“We are no longer forgotten,” said Rob Oakeshott, announcing his second reanimation as a federal political candidate.
How could we forget him and his ilk? Oakeshott is indeed a living reminder of the self-interest, deceptions and lack of accountability in politics.
No longer forgotten are the opportunists who milk the system, promise the world and run whenever there is something to gain but run away when there is a reckoning on offer. This is the story of Oakeshott, a man who embodies the reason our politics is in disarray yet often has been a beneficiary of that same shambles.
With disillusionment so rife — fuelled by the antics of confused major parties and populist independents such as Oakeshott — the ultimate irony is disaffected voters might turn to him as the outsider. In the campaign he will come across as a kooky cross between Donald Trump and Forrest Gump.

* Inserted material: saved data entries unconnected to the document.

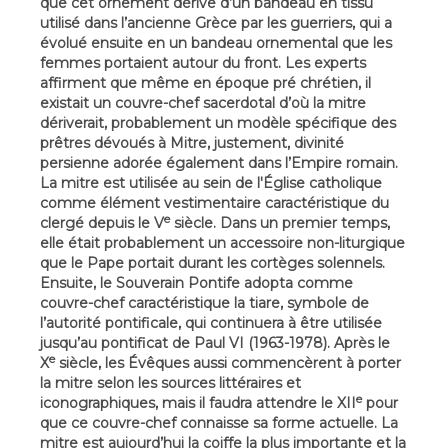
que cet ornement dérive d’un bandeau en tissu
utilisé dans l’ancienne Grèce par les guerriers, qui a
évolué ensuite en un bandeau ornemental que les
femmes portaient autour du front. Les experts
affirment que même en époque pré chrétien, il
existait un couvre-chef sacerdotal d’où la mitre
dériverait, probablement un modèle spécifique des
prêtres dévoués à Mitre, justement, divinité
persienne adorée également dans l’Empire romain.
La mitre est utilisée au sein de l'Église catholique
comme élément vestimentaire caractéristique du
e
clergé depuis le V
siècle. Dans un premier temps,
elle était probablement un accessoire non-liturgique
que le Pape portait durant les cortèges solennels.
Ensuite, le Souverain Pontife adopta comme
couvre-chef caractéristique la tiare, symbole de
l’autorité pontificale, qui continuera à être utilisée
jusqu’au pontificat de Paul VI (1963-1978). Après le
e
X
siècle, les Évêques aussi commencèrent à porter
la mitre selon les sources littéraires et
e
iconographiques, mais il faudra attendre le XII
pour
que ce couvre-chef connaisse sa forme actuelle. La
mitre est aujourd’hui la coiffe la plus importante et la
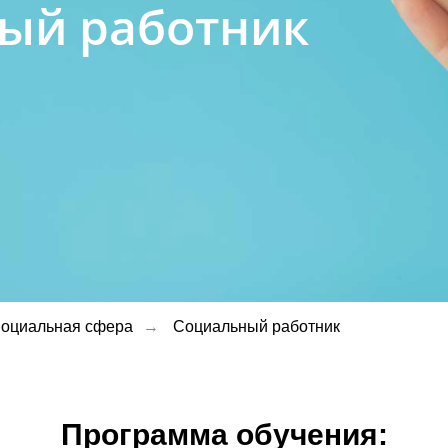
ый работник
оциальная сфера
→
Социальный работник
Программа обучения:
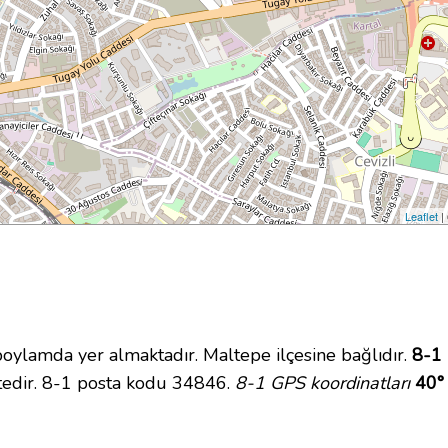
Leaflet
|
lamda yer almaktadır. Maltepe ilçesine bağlıdır.
8-1 
tedir. 8-1 posta kodu 34846.
8-1 GPS koordinatları
40°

Oakeshott once styled himself as a conservative independent to win over the conservative voters of Lyne. He then broke faith with those voters and installed the minority Labor government of Julia Gillard and backed her in as she lost control of maritime borders and introduced the carbon tax she had vowed against.
OakeyMP, as he styled himself on Twitter, uttered many words and befriended many leftist journalists but said little and did less.
When the time came to face the verdict of voters, he and fellow Labor-installer Tony Windsor ran for the hills.
Incapable of summoning the character or political courage to face an electorate that would have had its vengeance, neither ran in 2013. It was pathetic.
Yet once that storm passed, both men have played media games to talk up their prospects and bathe in attention.
Oakeshott ran at the last election in a contest he never had a chance to win but would always net some public electoral funding (he received $70,000).
Now he is back as a self-styled local hero, promising swimming pools, playing fields and basketball courts — life in his new target seat of Cowper will be like a box of chocolates: voters will never know what they get.
But as long as there is a bit of attention to be had, public funding on offer and zero accountability from parties or voters, Oakeshott, most likely, will behave like Gump, and keep running.